Looking at platinum as the most widely used catalyst, thermal decomposition of an aqueous solution of [PtCl₆]²⁻ at 400°C is the standard method used for temperature resistant substrates (Cherepy et al., 1997; Ito, 2010). Depending on the substrate and the application process, this can produce a Pt deposit of variable thickness. The influence of Pt thickness on device performance has been studied showing that films ranging from 2 to 415 nm showed similar device efficiencies although counter electrode sheet resistance did decrease for thicker Pt layers as expected (Fang et al., 2004). However, for reverse illumination, photons must travel through the counter electrode and so transparency becomes a key limiting factor for device efficiency (Jun et al., 2007). Thus, two issues arise for DSC commercialization. Firstly, the development of an invisible layer of platinum which retains the desired catalytic activity for electron transfer, and secondly the need to deposit this layer rapidly at low temperature if TCO-polymer substrates are to be used. Taking transparency first, producing a Pt layer consisting of small particles has the advantage of increasing the effective surface area which means that a lower Pt loading can be used. As stated earlier, commercially available TCO-coated polymeric substrates are currently restricted to ITO coated onto either PEN or PET films which limits Pt processing temperatures to < 150°C. Low-temperature Pt deposition processes onto these types of substrates is most usually achieved either by sputtering, chemical or electrochemical reduction of a Pt precursor (Ma et al., 2004; Papageorgiou, 2004; Fang et al., 2005; Murakami and Grätzel 2008). Hexachloroplatinate is the most commonly used precursor because it is relatively stable in aqueous and organic solvents whilst also being readily reduced by a range of chemical agents – for example, sodium borohydride (Kang et al., 2006) and hydrogen (Khelashvili et al., 2007). Electrochemical reduction avoids the need for a chemical reducing agent but needs careful control of the electrical field to ensure consistent deposition (Papageorgiou, 2004; Murakami and Grätzel, 2008).

3.5.1 Liquid electrolyte

As stated earlier, the function of the electrolyte redox couple is to carry charge from the counter electrode to the photo-electrode and to reduce the dye cation after electron injection. For liquid electrolytes, the redox couple most often employed is I⁻/I₃ where the oxidized dye is reduced by I⁻ which is in turn oxidized to I₃⁻. The I₃⁻ ions must then diffuse towards the counter electrode to be reduced by electrons from the external circuit whilst the I⁻ produced from this must diffuse back towards the photo-electrode in a cycle (Jiang and Yanagida, 2010). High I⁻ concentrations ensure that regeneration of the oxidized dye competes kinetically with charge recombination from the TiO₂ film (Wang et al., 2005b). Other redox couples include halides and pseudo-halides such as Br⁻/Br₃⁻ (Oskam et al., 2001), SCN⁻/(SCN)₃⁻ (Wang et al., 2004), and SeCN⁻/(SeCN)₃⁻ (Guo et al., 2011) and cobalt-based redox couples (Liu et al., 2011).

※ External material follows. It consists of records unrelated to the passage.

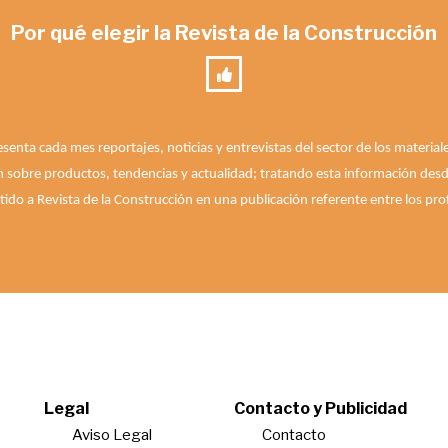
Por qué elegir la Revista de la Construcción
esenta cada mes reportajes, noticias y entrevistas del sector de los materia
n sobre productos, tendencias y actualidad; tratando esta información desde 
ido a Revista de la Construcción en una publicación referente entre los prof
Legal
Contacto y Publicidad
Aviso Legal
Contacto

The other electrolyte components can also influence electrolyte performance, with surface-adsorbed I⁻ counterions (e.g., H⁺, Li⁺, K⁺ or Mg^2 +) known to alter the TiO₂ conduction band energy. It has also been observed that adsorbed cations can enable faster dye regeneration, possibly by polarizing the TiO₂ surface and attracting I⁻ towards the TiO₂/electrolyte interface (Pelet et al., 2000). Electrolyte viscosity also affects I⁻/I₃⁻ diffusion such that, for low-viscosity solvents such as acetonitrile, 0.3 M I⁻ concentration is adequate whilst higher concentrations are required for viscous ionic liquids (Boschloo et al., 2009). Dipolar aprotic solvents are generally preferred, due to the electrochemical stability and the solubility of common electrolyte components within them. It has also been reported that the type of solvent can influence the flat band potential (V_fb) of the cell and therefore V_oc (Jiang et al., 2010). Ionic liquids have also been studied as DSC electrolytes due to their chemical and thermal stability, negligible vapour pressure, non- flammability, high ionic conductivity and electrochemical stability (Ferrere et al., 1997). Ionic liquids include imidazolium derivatives such as 1-propyl- 3-methylimidazolium iodide (PMMI) which are widely used as electrolyte additives to improve device performance by increasing electrolyte conductivity (Bonhôte et al., 1996). Another common additive is tert-butylpyridine which increases V_oc and fill factor by causing a negative shift of the TiO₂ conduction band and by suppressing the dark current at the semiconductor- electrolyte interface (Nazeeruddin et al., 1993).

3.5.2 Gel electrolyte

A liquid electrolyte is the ideal medium for DSC devices to ensure efficient and continuous contact is maintained between the redox mediators and the dye to maintain charge transfer. However, the application of a liquid electrolyte to DSC devices in a roll-to-roll manufacturing process is non-trivial, and liquid components inevitably offer leakage and evaporation problems which can degrade device performance over time. One alternative to liquid electrolytes are quasi-solid-state electrolytes where a thermo-reversible gel electrolyte replaces the liquid phase (Kubo et al., 1998, 2001; Hagfeldt et al., 2010). This can be achieved by the addition of low molecular weight amino acid derivaties (Kubo et al., 1998), silicon nanoparticles (Wang et al., 2003) or polymers (Cao et al., 1995; Matsumoto et al., 2001). Typically, gelation does not affect electrolyte conductivity (Hanabusa et al., 1999) and similar device efficiencies to liquid electrolytes have been reported for the addition of low molecular weight organic gelators. The mode of charge transport in gelled systems is maintained as being a diffusion process with generally no additional other changes to the electrolyte components. Penetration of the gelled electrolyte into the mesoporous TiO₂ photo-electrode structure is crucial. This is generally achieved by initially solubilizing the electrolyte components in a heated solvent followed by subsequent impregnation in the solution phase into the film and then gelation by cooling. Gelation of electrolytes to a quasi-solid-state has been shown for electrolytes using organic solvents and also ionic liquids (Murai et al., 2003).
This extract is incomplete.